Une interview ? Non, pas vraiment. Plutôt une invitation à vous attabler avec nous, à la table d’une brasserie parisienne ou d’ailleurs, à commander votre breuvage préféré, et à être le témoin attentif d’une partie de ping pong littéraire. Pas besoin d’arbitre, tout le monde est gagnant au jeu des affinités électives. Sachant que bien souvent, c’est dans les digressions que se cachent les pépites.
Comment vous êtes-vous rencontrés ?
Benoît Laudier : C’était le 17 mars 1998, il était un peu avant 17:00, dans un bar de l’Odéon. J’avais lu Hôtel des actes irrévocables de Carl Watson, mais aussi ton premier roman, Fasciste, ainsi que ton essai sur Norman Mailer, et on a engagé la conversation là-dessus. J’allais te proposer de travailler pour une anthologie pour Larousse, Le siècle rebelle, qui devait paraître pour l’an 2000. Je t’avais confié l’anarchisme espagnol !
Thierry Marignac : Avant, nous nous étions appelés, et il était aussi question que je m’occupe des entrées Norman Mailer et Hunter Thompson pour ce livre.

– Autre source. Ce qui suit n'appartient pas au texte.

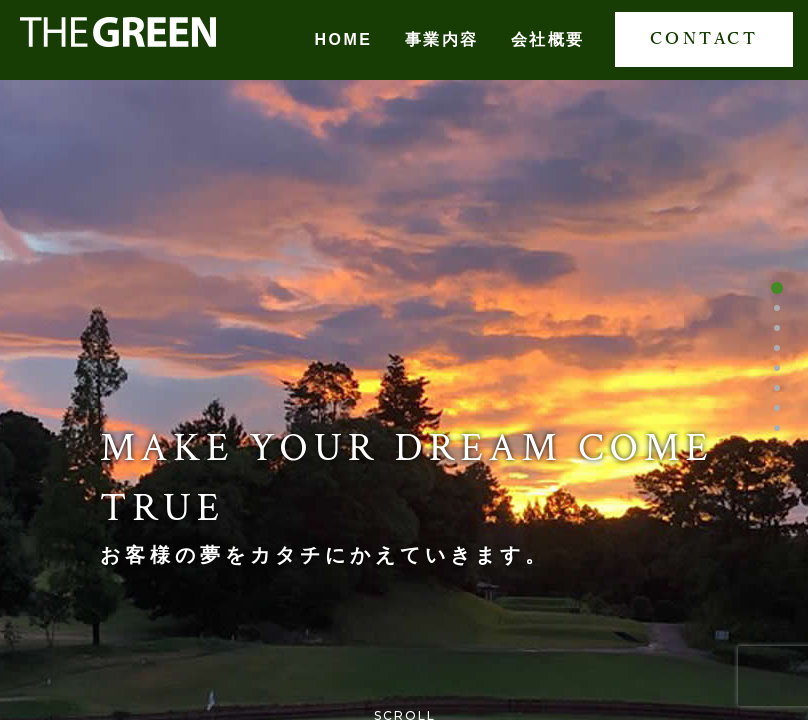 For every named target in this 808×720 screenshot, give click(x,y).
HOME (344, 39)
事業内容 (442, 39)
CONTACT (704, 39)
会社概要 (548, 39)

Et tu m’as dit : « On a personne pour l’anarchisme espagnol et le POUM. Il faut que tu analyses des opérations spécifiques, que ce soit vraiment circonscrit. » Délire…
BL : Tu l’as fait, finalement.
ThM : Je suis remonté jusqu’au XIXe siècle, les envoyés de Bakounine à Barcelone qui profitaient plus de l’irrédentisme des régions, tout le côté fédéraliste des anarchistes qui avait rendu si populaire l’anarchisme en Espagne où on était très opposé au pouvoir central.

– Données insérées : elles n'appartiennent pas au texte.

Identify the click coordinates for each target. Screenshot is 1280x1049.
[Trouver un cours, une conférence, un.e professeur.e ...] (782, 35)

BL : Tu as remis tes papiers à l’heure, tu as été grassement payé et tu as impressionné le responsable d’édition, Emmanuel de Waresquiel. Pas mal pour une première, non ?

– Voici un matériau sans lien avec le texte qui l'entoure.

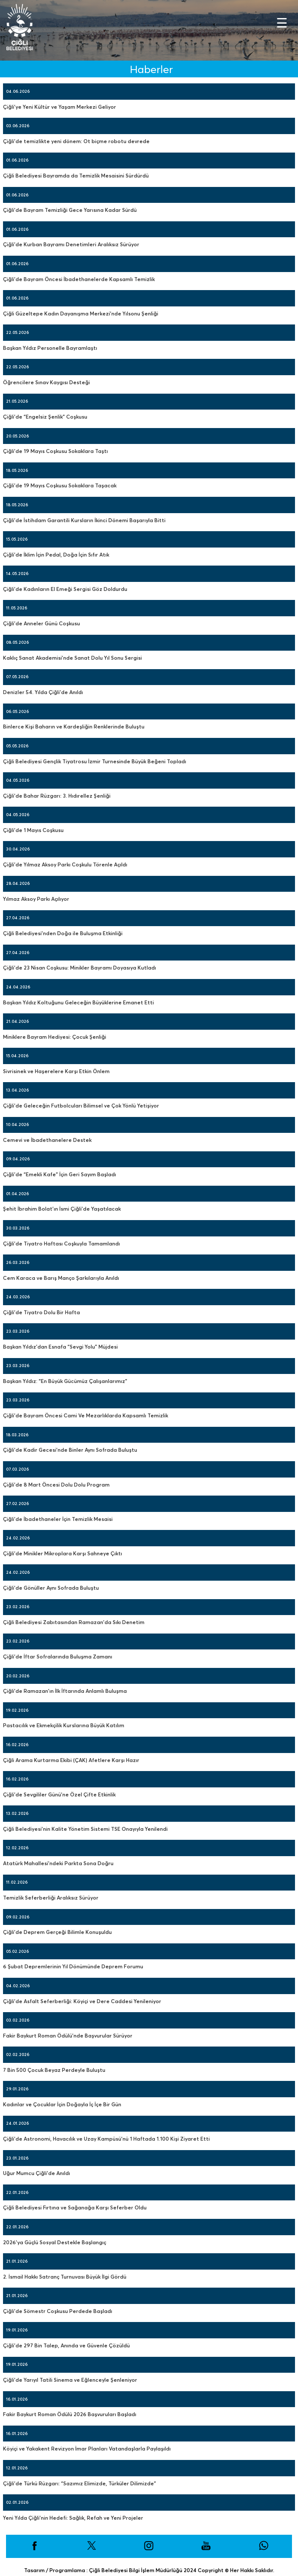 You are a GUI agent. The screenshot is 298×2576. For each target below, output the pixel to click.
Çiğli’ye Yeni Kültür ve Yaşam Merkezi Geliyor (59, 107)
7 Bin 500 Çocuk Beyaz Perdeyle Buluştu (54, 2070)
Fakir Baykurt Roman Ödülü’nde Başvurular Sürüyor (67, 2035)
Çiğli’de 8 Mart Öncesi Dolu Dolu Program (56, 1484)
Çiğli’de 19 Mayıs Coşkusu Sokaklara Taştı (55, 451)
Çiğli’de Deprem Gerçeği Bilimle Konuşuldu (57, 1932)
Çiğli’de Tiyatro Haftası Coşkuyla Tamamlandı (61, 1243)
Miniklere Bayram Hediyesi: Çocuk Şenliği (54, 1037)
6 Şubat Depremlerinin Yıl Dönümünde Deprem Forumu (73, 1966)
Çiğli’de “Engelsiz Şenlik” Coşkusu (45, 416)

Vous travaillez ensemble depuis… 18 ans, donc.
Comment expliquez-vous cette forme de fidélité ?
BL : On ne travaille jamais !
ThM : Si quand même, j’avais bien bossé pour la traduction de Sous l’empire des oiseaux de Carl Watson. Quant à toi, je ne sais pas ce que tu as fichu. Si, tu as donné un ordre à ta graphiste pour qu’elle fasse une belle couverture, ça n’est déjà pas mal.
BL : Oui, un joli rouge profond avec un oiseau à l’œil acéré. C’est effectivement le premier livre sur lequel on a réellement travaillé ensemble, à grand renfort de whiskies et de pizzas qu’on allait manger à deux pas de ton bureau, dans le 5e, chez tes amis Syriens.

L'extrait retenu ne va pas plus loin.